Improved Detection of Minimal Residual Disease in AML: Validation of IDH1/2 ddPCR Assays in the Perspective of Treatment with Target Inhibitors.
Katsiaryna Nikitsenka, Giacomo Danieli, Lucia Tombolan, Barbara Mancini, Davide Facchinelli, Giorgia Scotton, Alberto Tosetto, Omar Perbellini, Daniela Zuccarello, Elisabetta Novella
Abstract
Open AccessMutations in IDH1/2 are frequent in Acute Myeloid Leukemia (AML), defining a molecularly distinct subgroup with therapeutic implications due to the availability of specific inhibitors. Accurate monitoring of treatment response is crucial and Droplet Digital PCR (ddPCR) offers a sensitive approach for quantifying mutational burden in IDH-mutated AML. This study aimed to optimize and validate ddPCR assays specific for IDH1 R132 and IDH2 R172/R140 mutations for future use in Minimal Residual Disease (MRD) monitoring.

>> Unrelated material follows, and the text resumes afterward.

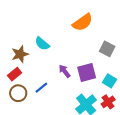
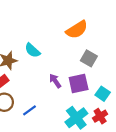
gray square: (107, 49) -> (89, 58), moved
blue line: (41, 88) -> (30, 110), moved

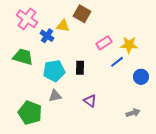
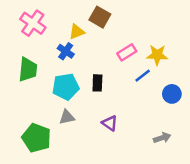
yellow triangle: (63, 26) -> (77, 32), turned -32
blue cross: (47, 36) -> (66, 51), moved
green trapezoid: (23, 57) -> (28, 70), turned 80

Four ddPCR assays were set to evaluate the trend of IDH1/2 mutations in 191 diagnostic and follow-up samples. Each validation procedure included determining the limit of blank (LOB) and limit of detection (LOD) using titration series. Moreover, in AML harboring both IDH and NPM1 mutations, we performed generalized estimating equations (GEE) to assess the association between IDH fractional abundance and NPM1 RQ-Ratio across time points. Four IDH1/2 ddPCR assays were validated, demonstrating high sensitivity with limits of detection of 0.07% for IDH1 R132H, 0.1% for IDH2 R140Q and R172K, and 0.2% for IDH1 R132C. The method also exhibited excellent intra-run reproducibility, providing consistent results for patient follow-up. Comparison of IDH and NPM1 trends during follow-up revealed a statistically significant positive correlation, both in raw (β = 0.079, p = 0.001) and ranked data (β = 0.99, p = 0.004), suggesting a co-dynamic pattern potentially useful for surrogate monitoring. While our study cannot yet define the clinical role of IDH mutation assessment by ddPCR due to the lack of comparative follow-up studies, it establishes a solid methodological foundation for standardizing minimal residual disease evaluation via ddPCR, paving the way for future prospective validation.